Final answer:
The diameter of the constricted portion of the pipe is approximately 1.34 cm.
Step-by-step explanation:
To find the diameter of the constricted portion of the pipe, we can use the principle of continuity equation.

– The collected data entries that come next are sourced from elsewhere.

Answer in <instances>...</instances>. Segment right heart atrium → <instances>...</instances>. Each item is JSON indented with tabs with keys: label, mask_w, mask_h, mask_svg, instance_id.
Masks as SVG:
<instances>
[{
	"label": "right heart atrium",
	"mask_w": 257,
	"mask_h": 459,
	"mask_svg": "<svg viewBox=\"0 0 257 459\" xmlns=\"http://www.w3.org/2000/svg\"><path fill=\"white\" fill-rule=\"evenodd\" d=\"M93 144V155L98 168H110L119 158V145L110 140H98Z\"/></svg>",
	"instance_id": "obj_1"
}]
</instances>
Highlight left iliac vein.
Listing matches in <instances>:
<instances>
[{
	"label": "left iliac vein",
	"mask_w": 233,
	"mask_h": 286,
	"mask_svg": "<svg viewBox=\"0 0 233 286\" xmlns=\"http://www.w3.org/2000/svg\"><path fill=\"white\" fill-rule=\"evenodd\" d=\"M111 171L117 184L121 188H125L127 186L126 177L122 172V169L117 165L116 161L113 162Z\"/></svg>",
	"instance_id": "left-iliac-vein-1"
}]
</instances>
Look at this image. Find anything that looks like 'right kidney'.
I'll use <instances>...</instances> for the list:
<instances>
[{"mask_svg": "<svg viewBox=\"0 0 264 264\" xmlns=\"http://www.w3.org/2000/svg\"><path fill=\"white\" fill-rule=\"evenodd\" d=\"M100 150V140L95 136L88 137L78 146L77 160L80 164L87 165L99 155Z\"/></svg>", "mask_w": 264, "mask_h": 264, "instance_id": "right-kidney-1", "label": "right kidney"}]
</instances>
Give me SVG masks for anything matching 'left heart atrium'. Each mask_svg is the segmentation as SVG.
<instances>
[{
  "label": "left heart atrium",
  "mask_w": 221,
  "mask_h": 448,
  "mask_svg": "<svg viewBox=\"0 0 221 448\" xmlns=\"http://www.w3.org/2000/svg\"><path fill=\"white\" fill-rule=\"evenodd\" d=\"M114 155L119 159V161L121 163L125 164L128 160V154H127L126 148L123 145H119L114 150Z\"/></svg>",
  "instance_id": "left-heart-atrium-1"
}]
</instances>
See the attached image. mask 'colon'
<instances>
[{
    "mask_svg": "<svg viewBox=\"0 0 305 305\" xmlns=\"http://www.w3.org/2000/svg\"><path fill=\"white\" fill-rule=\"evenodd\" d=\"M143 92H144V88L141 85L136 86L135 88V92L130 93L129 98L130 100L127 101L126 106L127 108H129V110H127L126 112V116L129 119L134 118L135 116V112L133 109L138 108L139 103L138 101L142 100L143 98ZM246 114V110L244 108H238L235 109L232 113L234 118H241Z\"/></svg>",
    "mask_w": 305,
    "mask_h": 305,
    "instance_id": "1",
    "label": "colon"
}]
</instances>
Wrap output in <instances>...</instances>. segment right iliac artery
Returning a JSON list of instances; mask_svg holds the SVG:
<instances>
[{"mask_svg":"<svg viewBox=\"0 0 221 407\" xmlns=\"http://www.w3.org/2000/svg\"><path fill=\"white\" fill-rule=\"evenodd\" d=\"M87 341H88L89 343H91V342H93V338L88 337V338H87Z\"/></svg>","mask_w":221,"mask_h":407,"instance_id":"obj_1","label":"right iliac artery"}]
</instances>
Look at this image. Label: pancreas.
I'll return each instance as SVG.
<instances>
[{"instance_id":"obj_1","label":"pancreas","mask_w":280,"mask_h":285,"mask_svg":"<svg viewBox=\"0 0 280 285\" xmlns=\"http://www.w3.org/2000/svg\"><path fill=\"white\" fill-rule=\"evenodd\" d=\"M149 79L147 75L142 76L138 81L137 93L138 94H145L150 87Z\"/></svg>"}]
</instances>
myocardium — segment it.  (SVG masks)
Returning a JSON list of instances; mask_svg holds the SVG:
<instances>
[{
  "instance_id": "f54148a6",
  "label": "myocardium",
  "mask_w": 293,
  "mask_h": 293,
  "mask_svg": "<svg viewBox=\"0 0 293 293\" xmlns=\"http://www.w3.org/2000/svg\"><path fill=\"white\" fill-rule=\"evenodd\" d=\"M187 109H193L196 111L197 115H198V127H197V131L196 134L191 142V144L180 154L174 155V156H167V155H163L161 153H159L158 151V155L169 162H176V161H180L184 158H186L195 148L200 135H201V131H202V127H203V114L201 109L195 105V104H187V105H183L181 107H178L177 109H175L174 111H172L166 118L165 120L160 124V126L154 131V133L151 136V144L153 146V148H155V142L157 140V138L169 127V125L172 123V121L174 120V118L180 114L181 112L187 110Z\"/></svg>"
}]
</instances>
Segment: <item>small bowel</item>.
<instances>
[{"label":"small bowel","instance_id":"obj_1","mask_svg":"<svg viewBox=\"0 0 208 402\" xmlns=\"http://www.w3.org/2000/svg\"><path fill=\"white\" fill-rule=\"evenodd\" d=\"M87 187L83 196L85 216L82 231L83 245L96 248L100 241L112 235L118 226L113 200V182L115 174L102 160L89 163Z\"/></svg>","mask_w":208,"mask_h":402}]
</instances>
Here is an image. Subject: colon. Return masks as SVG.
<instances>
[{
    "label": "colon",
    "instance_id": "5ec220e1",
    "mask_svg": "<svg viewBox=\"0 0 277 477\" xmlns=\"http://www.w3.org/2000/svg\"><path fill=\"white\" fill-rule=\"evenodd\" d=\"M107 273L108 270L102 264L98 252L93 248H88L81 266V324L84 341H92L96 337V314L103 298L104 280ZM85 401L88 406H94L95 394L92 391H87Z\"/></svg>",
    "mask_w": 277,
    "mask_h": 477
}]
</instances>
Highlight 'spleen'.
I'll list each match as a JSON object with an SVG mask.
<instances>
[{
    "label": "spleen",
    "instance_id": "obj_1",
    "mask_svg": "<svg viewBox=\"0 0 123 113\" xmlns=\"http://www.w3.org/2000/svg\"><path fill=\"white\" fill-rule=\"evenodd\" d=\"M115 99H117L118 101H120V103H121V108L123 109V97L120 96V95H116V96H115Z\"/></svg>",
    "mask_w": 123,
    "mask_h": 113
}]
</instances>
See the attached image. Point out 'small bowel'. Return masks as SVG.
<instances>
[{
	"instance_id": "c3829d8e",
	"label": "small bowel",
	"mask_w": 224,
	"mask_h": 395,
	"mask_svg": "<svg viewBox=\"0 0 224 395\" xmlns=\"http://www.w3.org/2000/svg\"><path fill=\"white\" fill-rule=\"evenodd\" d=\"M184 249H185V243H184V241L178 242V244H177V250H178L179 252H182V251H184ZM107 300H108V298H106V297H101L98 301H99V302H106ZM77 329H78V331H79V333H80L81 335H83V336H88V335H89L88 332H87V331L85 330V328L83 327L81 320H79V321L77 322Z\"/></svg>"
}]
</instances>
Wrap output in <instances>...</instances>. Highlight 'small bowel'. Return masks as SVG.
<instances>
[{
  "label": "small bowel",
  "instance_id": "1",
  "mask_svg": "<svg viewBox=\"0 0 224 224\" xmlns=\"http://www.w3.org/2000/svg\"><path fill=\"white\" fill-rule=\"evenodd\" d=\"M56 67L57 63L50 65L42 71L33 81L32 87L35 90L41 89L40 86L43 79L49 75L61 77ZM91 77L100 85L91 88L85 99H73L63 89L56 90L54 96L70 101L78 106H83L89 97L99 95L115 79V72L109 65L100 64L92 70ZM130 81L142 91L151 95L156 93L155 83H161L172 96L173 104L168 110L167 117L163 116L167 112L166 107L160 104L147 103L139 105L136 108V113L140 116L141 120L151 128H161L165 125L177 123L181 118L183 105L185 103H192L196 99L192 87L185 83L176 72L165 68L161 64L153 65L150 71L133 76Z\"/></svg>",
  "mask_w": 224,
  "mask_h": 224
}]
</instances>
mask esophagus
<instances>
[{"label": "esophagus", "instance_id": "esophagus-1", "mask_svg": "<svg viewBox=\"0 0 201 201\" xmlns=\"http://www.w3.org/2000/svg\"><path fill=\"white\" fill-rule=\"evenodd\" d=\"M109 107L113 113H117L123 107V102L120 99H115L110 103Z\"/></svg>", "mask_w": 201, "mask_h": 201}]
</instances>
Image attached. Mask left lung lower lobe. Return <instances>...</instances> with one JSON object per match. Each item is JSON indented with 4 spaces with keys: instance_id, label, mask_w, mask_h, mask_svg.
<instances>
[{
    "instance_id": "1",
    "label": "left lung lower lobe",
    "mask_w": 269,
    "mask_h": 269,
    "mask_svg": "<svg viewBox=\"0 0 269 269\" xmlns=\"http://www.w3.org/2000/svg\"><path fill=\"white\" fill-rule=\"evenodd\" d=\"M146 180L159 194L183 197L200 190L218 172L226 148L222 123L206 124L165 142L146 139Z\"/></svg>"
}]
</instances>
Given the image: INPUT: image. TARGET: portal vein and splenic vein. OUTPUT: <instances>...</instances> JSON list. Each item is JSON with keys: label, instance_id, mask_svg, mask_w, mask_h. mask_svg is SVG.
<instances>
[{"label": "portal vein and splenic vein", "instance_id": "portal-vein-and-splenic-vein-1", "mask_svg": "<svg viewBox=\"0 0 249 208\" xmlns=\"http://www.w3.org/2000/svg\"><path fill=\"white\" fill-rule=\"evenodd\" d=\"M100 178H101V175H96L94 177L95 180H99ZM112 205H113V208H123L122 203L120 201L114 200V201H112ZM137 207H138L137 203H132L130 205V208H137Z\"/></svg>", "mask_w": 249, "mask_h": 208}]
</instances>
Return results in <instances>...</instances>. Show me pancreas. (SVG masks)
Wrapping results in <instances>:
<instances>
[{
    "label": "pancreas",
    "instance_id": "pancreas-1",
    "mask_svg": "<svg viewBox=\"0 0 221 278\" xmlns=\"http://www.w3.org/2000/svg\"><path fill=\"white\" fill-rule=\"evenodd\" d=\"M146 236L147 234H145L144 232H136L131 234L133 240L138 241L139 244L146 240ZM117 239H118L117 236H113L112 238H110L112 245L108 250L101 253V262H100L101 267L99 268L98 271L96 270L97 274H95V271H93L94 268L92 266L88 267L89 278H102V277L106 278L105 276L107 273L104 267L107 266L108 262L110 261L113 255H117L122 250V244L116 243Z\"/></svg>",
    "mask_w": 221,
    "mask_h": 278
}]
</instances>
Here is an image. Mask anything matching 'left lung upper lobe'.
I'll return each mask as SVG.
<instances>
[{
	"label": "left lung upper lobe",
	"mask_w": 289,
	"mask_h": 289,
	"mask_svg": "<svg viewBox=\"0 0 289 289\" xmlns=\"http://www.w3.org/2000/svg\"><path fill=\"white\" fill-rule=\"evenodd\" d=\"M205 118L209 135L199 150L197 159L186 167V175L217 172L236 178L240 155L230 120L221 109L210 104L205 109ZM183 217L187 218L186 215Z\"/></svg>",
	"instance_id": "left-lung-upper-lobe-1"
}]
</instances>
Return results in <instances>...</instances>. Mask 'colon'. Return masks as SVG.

According to the continuity equation, the product of the cross-sectional area and the fluid velocity is constant along the pipe.
Let's denote the initial diameter of the pipe as D1 and the final diameter as D2. We can write the continuity equation as:
A1 * V1 = A2 * V2
Where A1 and V1 are the initial cross-sectional area and velocity, and A2 and V2 are the final cross-sectional area and velocity.
We are given that the initial diameter, D1, is 3.0 cm and the initial velocity, V1, is 3.0 m/s. We are also given that the final velocity, V2, is 15 m/s. Let's plug in these values to solve for the final cross-sectional area and then calculate the final diameter, D2.
Solving the equation:
A1 * V1 = A2 * V2
=> (π * (D1/2)^2) * V1 = (π * (D2/2)^2) * V2
=> (π * (3.0/2)^2) * 3.0 = (π * (D2/2)^2) * 15
=> (π * (9/4)) * 3.0 = (π * (D2/2)^2) * 15
=> (π * (9/4)) * 3.0 = (π * (D2/2)^2) * 15
Simplifying the equation:
(9/4) * 3.0 = (D2/2)^2 * 15
=> (27/4) = (D2/2)^2 * 15
=> (D2/2)^2 = (27/4) / 15
=> (D2/2)^2 = 27/60
=> (D2/2)^2 = 9/20
=> D2/2 = sqrt(9/20)
=> D2/2 ≈ 0.6708
=> D2 ≈ 2 * 0.6708
=> D2 ≈ 1.3416 cm
Therefore, the diameter of the constricted portion of the pipe is approximately 1.34 cm.